Déjà entendu parler du Defy +, du Droid 3 ou du Fire ? Non ? Il s’agit des derniers téléphones mobiles concoctés par Motorola. S’ils sont inconnus au bataillon dans nos contrées, c’est que, depuis quelques années, le fabricant s’est fait très discret dans les rayons des magasins spécialisés, notamment en Belgique. Les résultats financiers désastreux de la marque américaine originaire de Chicago l’ont obligée à se recentrer sur quelques marchés clés (Amérique du Nord, Chine, Amérique latine). A part quelques pays clés comme l’Allemagne, l’Europe est désormais un marché délaissé par la huitième marque mondiale en termes de parts de marché, d’après le consultant spécialisé Asymco. En 2008, elle était encore classée troisième derrière Nokia et Samsung…

Cinq milliards de pertes en quatre ans

L’année dernière, Motorola a vendu 11 millions de téléphones portables, dont 4,4 millions de smartphones. Mais l’entreprise, qui a créé le premier téléphone portable en 1973, accumule les déconvenues depuis quatre ans. Entre 2007 et 2010, Motorola Mobility – la branche mobile qui s’est détachée de Motorola Solutions en début d’année – affiche des pertes totalisant plus de cinq milliards de dollars ! Le chiffre d’affaires, qui culminait en 2006 à 31 milliards de dollars, a été divisé par trois. Et ce n’est pas fini, puisqu’au dernier trimestre, l’entreprise a encore essuyé 56 millions de dollars de pertes. C’est pourtant sur ce canard boiteux que le géant de l’Internet vient de jeter son dévolu. En achetant Motorola Mobility pour 12,5 milliards de dollars, Google signe sa plus grosse acquisition. Les actionnaires de Motorola se frottent les mains : ce prix est supérieur de 63 % à la valeur de l’action à la clôture de la Bourse de New York vendredi dernier.
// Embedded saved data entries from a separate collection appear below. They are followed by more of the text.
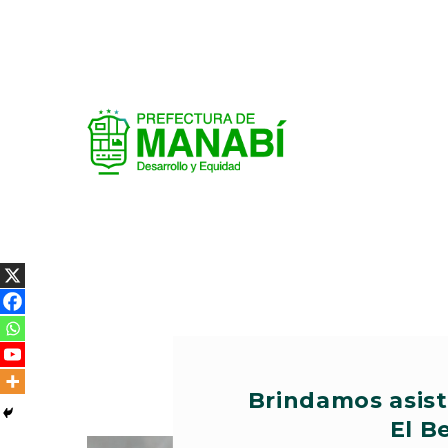
Brindamos asis
El B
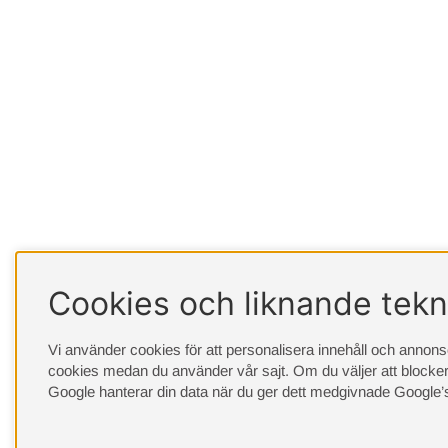
Cookies och liknande tekn
Vi använder cookies för att personalisera innehåll och annonser
cookies medan du använder vår sajt. Om du väljer att blocker
Google hanterar din data när du ger dett medgivnade
Google’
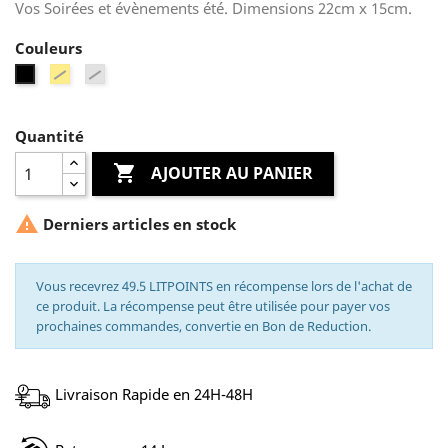
Vos Soirées et évènements été. Dimensions 22cm x 15cm.
Couleurs
Gold
Argent
Noir
Quantité

AJOUTER AU PANIER

Derniers articles en stock
Vous recevrez 49.5 LITPOINTS en récompense lors de l'achat de
ce produit. La récompense peut être utilisée pour payer vos
prochaines commandes, convertie en Bon de Reduction.
Livraison Rapide en 24H-48H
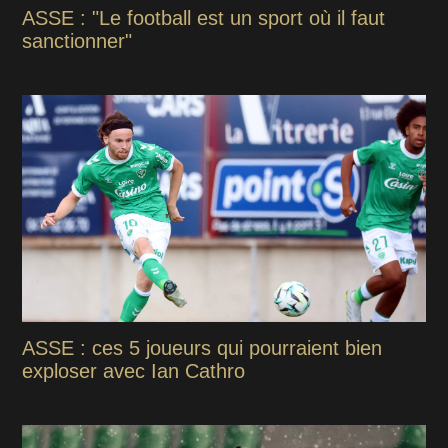
ASSE : "Le football est un sport où il faut
sanctionner"
ASSE : ces 5 joueurs qui pourraient bien
exploser avec Ian Cathro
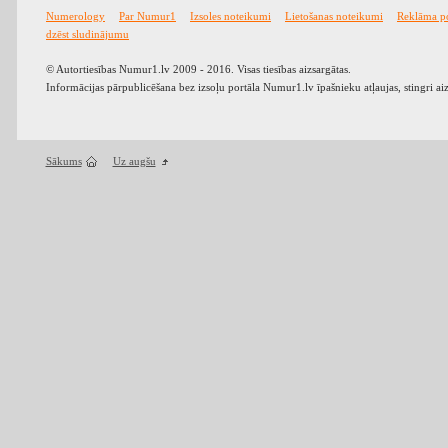
Numerology
Par Numur1
Izsoles noteikumi
Lietošanas noteikumi
Reklāma p
dzēst sludinājumu
© Autortiesības Numur1.lv 2009 - 2016. Visas tiesības aizsargātas.
Informācijas pārpublicēšana bez izsoļu portāla Numur1.lv īpašnieku atļaujas, stingri ai
Sākums
Uz augšu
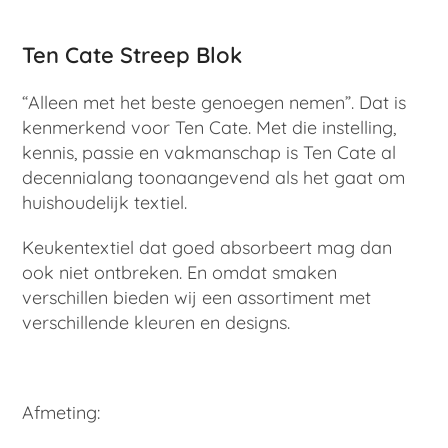
Ten Cate Streep Blok
“Alleen met het beste genoegen nemen”. Dat is
kenmerkend voor Ten Cate. Met die instelling,
kennis, passie en vakmanschap is Ten Cate al
decennialang toonaangevend als het gaat om
huishoudelijk textiel.
Keukentextiel dat goed absorbeert mag dan
ook niet ontbreken. En omdat smaken
verschillen bieden wij een assortiment met
verschillende kleuren en designs.
Afmeting:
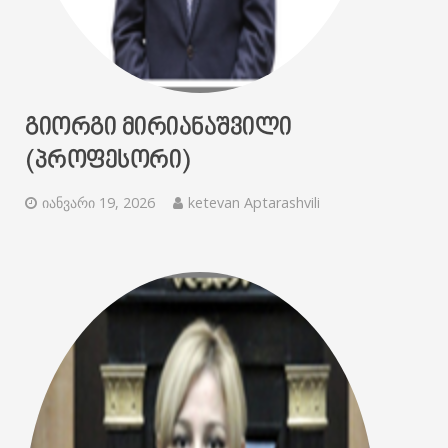
ᲒᲘᲝᲠᲒᲘ ᲛᲘᲠᲘᲐᲜᲐᲨᲕᲘᲚᲘ
(ᲞᲠᲝᲤᲔᲡᲝᲠᲘ)
იანვარი 19, 2026
ketevan Aptarashvili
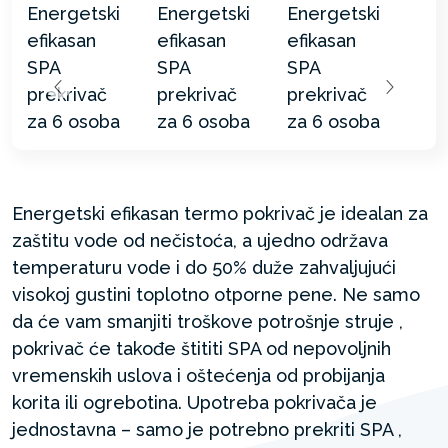
Energetski efikasan termo pokrivač je idealan za
zaštitu vode od nečistoća, a ujedno održava
temperaturu vode i do 50% duže zahvaljujući
visokoj gustini toplotno otporne pene. Ne samo
da će vam smanjiti troškove potrošnje struje ,
pokrivač će takođe štititi SPA od nepovoljnih
vremenskih uslova i oštećenja od probijanja
korita ili ogrebotina. Upotreba pokrivača je
jednostavna – samo je potrebno prekriti SPA ,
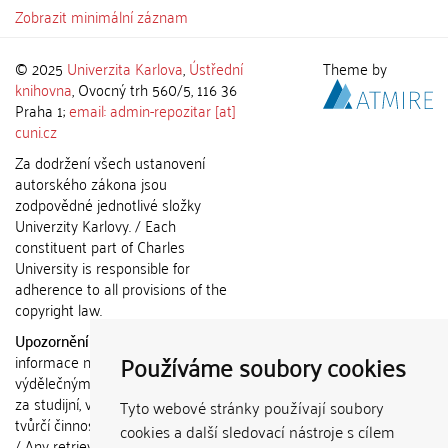
Zobrazit minimální záznam
© 2025
Univerzita Karlova
,
Ústřední
Theme by
knihovna
, Ovocný trh 560/5, 116 36
Praha 1;
email: admin-repozitar [at]
cuni.cz
Za dodržení všech ustanovení
autorského zákona jsou
zodpovědné jednotlivé složky
Univerzity Karlovy. / Each
constituent part of Charles
University is responsible for
adherence to all provisions of the
copyright law.
Upozornění / Notice:
Získané
Používáme soubory cookies
informace nemohou být použity k
výdělečným účelům nebo vydávány
za studijní, vědeckou nebo jinou
Tyto webové stránky používají soubory
tvůrčí činnost jiné osoby než autora.
cookies a další sledovací nástroje s cílem
/ Any retrieved information shall not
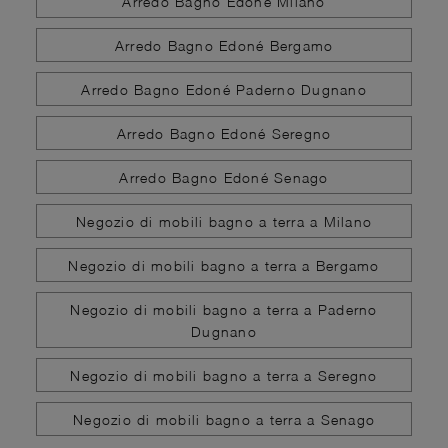
Arredo Bagno Edoné Milano
Arredo Bagno Edoné Bergamo
Arredo Bagno Edoné Paderno Dugnano
Arredo Bagno Edoné Seregno
Arredo Bagno Edoné Senago
Negozio di mobili bagno a terra a Milano
Negozio di mobili bagno a terra a Bergamo
Negozio di mobili bagno a terra a Paderno
Dugnano
Negozio di mobili bagno a terra a Seregno
Negozio di mobili bagno a terra a Senago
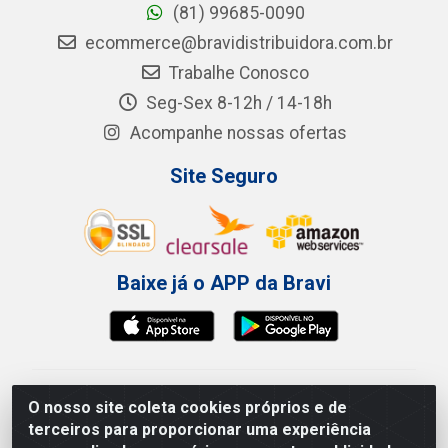
(81) 99685-0090
ecommerce@bravidistribuidora.com.br
Trabalhe Conosco
Seg-Sex 8-12h / 14-18h
Acompanhe nossas ofertas
Site Seguro
Baixe já o APP da Bravi
Bravi Consumíveis de Higiene e Descartáveis EIRELI -
O nosso site coleta cookies próprios e de
CNPJ 19.457.137/0001-06
terceiros para proporcionar uma experiência
Av. Sul Gov. Cid Sampaio, 3125 - Galpão 000A -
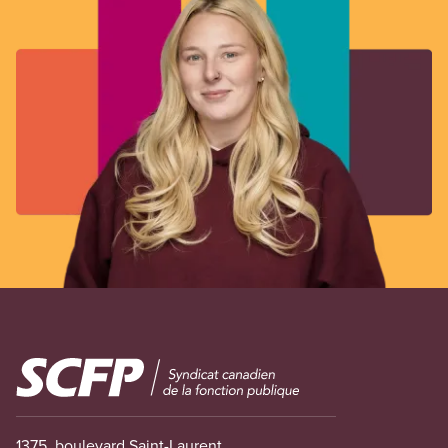
Image
1375, boulevard Saint-Laurent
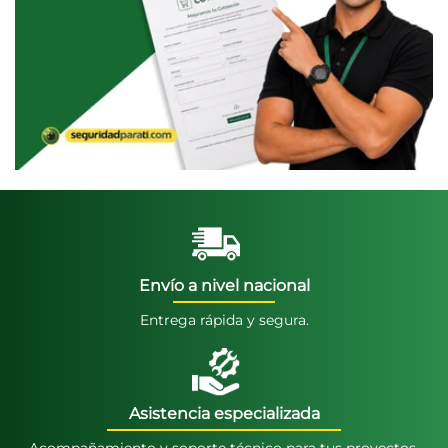
Envío a nivel nacional
Entrega rápida y segura.
Asistencia especializada
Acompañamiento y soporte técnico para tus proyectos.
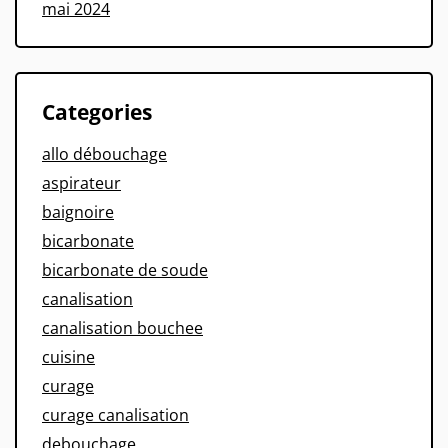
mai 2024
Categories
allo débouchage
aspirateur
baignoire
bicarbonate
bicarbonate de soude
canalisation
canalisation bouchee
cuisine
curage
curage canalisation
debouchage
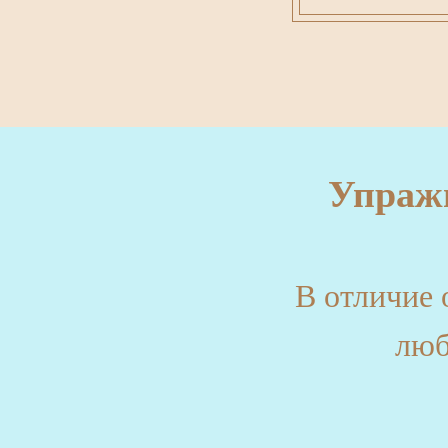
Упраж
В отличие 
люб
Mais que va gagner Google dans cette transaction surprise ? Tout d’abord, l’entreprise fait main basse sur 17.000 brevets de Motorola (plus 6.000 en attente). Un atout précieux dans le cadre de la guerre juridique sans merci que se livrent les entreprises high-tech autour de ces précieux brevets. Ensuite, pour la première fois, l’entreprise US (29 milliards de dollars de chiffre d’affaires et 8,5 milliards de revenus nets en 2010) signe une franche percée sur le marché du hardware.

Jusqu’à présent, Google est (surtout) un moteur de recherche ultra-dominateur dont les revenus sont centrés sur la publicité (plus de 95 % du chiffre d’affaires de l’entreprise en 2010). Mais sa percée rapide dans la téléphonie mobile via sa plate-forme Android semble lui avoir donné des idées. En intégrant à la source le téléphone mobile ( hardware) et le système d’exploitation Android ( software), Google est au four et au moulin, et gère l’ensemble de la chaîne de production. A la manière d’un certain… Apple.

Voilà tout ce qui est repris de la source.